The temporary reduction in pork import tariffs will slash the government’s revenue haul this year, but the Department of Finance (DOF) said these losses are necessary to ease the burden on consumers already reeling from the economic impact of the pandemic.
During the Senate inquiry into the current pork supply shortfall on Tuesday, April 27, Finance Secretary Carlos G. Dominguez defended the President’s directive allowing more pork imports at lower tariffs for a temporary period.
Dominguez, a former agriculture secretary, said that lowering the tariffs is “a painful solution” to tame skyrocketing pork prices as the government stands to lose P13.68 billion from this intervention.
However, the finance chief pointed out that the benefits still outweigh government tax losses as this measure will would slash pork prices to a level estimated to save Filipino consumers a whopping P67.38 billion.
“The gains of consumers reeling from the economic shock of the pandemic dwarf the foregone revenues by P53.7 billion, which is clearly a tradeoff beneficial to the entire country,” Dominguez said.
But reduced pork tariffs is only temporary, Dominguez said, adding that long-term solutions are necessary to deal in the long run with the current situation triggered mainly by the African swine fever (ASF) outbreak.
President Duterte earlier issued Executive Order (EO) 128 providing an “instant, albeit temporary,” answer to the current supply and price problems.
EO 128 temporarily cuts the tariff rate on pork imports within the minimum access volume (MAV) quota to five percent, from the current rate of 30 percent, for the first three months upon the effectivity of the presidential directive.
The reduced rate will go up to 10 percent for the next nine months thereafter.
It also increases the MAV quota for pork from 54,210 metric tons to 404,210 metric tons.
The current import quota was set way back in 1998 as part of the implementation of the Agricultural Tariffication Act, which was more than 20 years ago when the Philippines’ consuming population was only 71 million.
“Again, more than the economics of it, EO 128 is a response to protect our people from shortages and price spikes during this difficult time.
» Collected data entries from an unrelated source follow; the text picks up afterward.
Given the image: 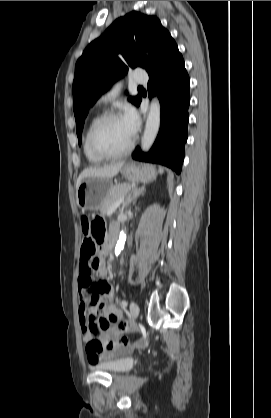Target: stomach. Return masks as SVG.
<instances>
[{
	"instance_id": "obj_1",
	"label": "stomach",
	"mask_w": 271,
	"mask_h": 418,
	"mask_svg": "<svg viewBox=\"0 0 271 418\" xmlns=\"http://www.w3.org/2000/svg\"><path fill=\"white\" fill-rule=\"evenodd\" d=\"M121 173L129 182H149L155 179L157 172L152 165L137 166L127 163ZM112 181L102 177H88L82 180L76 191V202L82 211H96L101 208Z\"/></svg>"
}]
</instances>
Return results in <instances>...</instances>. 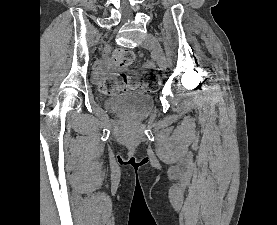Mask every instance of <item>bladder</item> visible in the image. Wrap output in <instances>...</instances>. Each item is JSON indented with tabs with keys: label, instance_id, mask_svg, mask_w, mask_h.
Listing matches in <instances>:
<instances>
[{
	"label": "bladder",
	"instance_id": "31cf9c89",
	"mask_svg": "<svg viewBox=\"0 0 277 225\" xmlns=\"http://www.w3.org/2000/svg\"><path fill=\"white\" fill-rule=\"evenodd\" d=\"M106 106L112 113L143 117L152 110L154 100L147 93L134 91L112 95Z\"/></svg>",
	"mask_w": 277,
	"mask_h": 225
}]
</instances>
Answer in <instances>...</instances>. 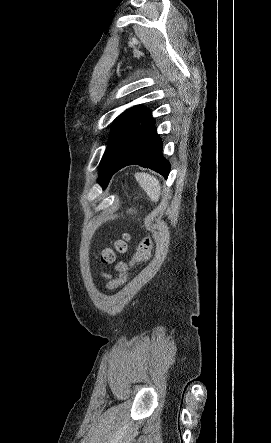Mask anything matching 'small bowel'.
<instances>
[{"label": "small bowel", "mask_w": 271, "mask_h": 443, "mask_svg": "<svg viewBox=\"0 0 271 443\" xmlns=\"http://www.w3.org/2000/svg\"><path fill=\"white\" fill-rule=\"evenodd\" d=\"M119 267H120V268H124V265H123V264H121V265H119Z\"/></svg>", "instance_id": "small-bowel-1"}]
</instances>
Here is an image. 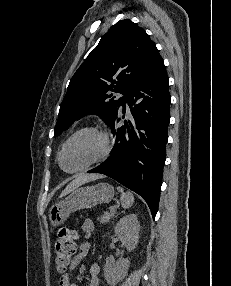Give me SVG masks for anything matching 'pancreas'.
<instances>
[{
	"instance_id": "1",
	"label": "pancreas",
	"mask_w": 231,
	"mask_h": 286,
	"mask_svg": "<svg viewBox=\"0 0 231 286\" xmlns=\"http://www.w3.org/2000/svg\"><path fill=\"white\" fill-rule=\"evenodd\" d=\"M115 212H104L103 215L100 217V222L101 223H108L110 219L114 216Z\"/></svg>"
}]
</instances>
We need to do it now for the sake of our countrymen,” Dominguez said.
Dominguez said the increase in the MAV quota for pork factors in the estimated supply deficit for 2021 at up to 477,000 metric tons based on estimates by the National Economic and Development Authority (NEDA).
Thus, the temporary increase in pork imports will not “kill” the local hog industry as feared by some quarters, given that imports would potentially account for only up to 22.8 percent of total consumption, Dominguez said.
Dominguez also made it clear that the decision to adjust pork import tariffs was not done haphazardly, but underwent extensive deliberations and consultations among the public and concerned agencies, with all the tradeoffs considered in the cost-benefit analysis.
The spike in pork prices could be immediately be resolved by bringing in more supply, Dominguez noted.
“It is not a question of smuggling or anything. It is because of shortage, and bringing in more supply would stabilize and bring down the price of pork, and therefore, the inflation rate,” he said.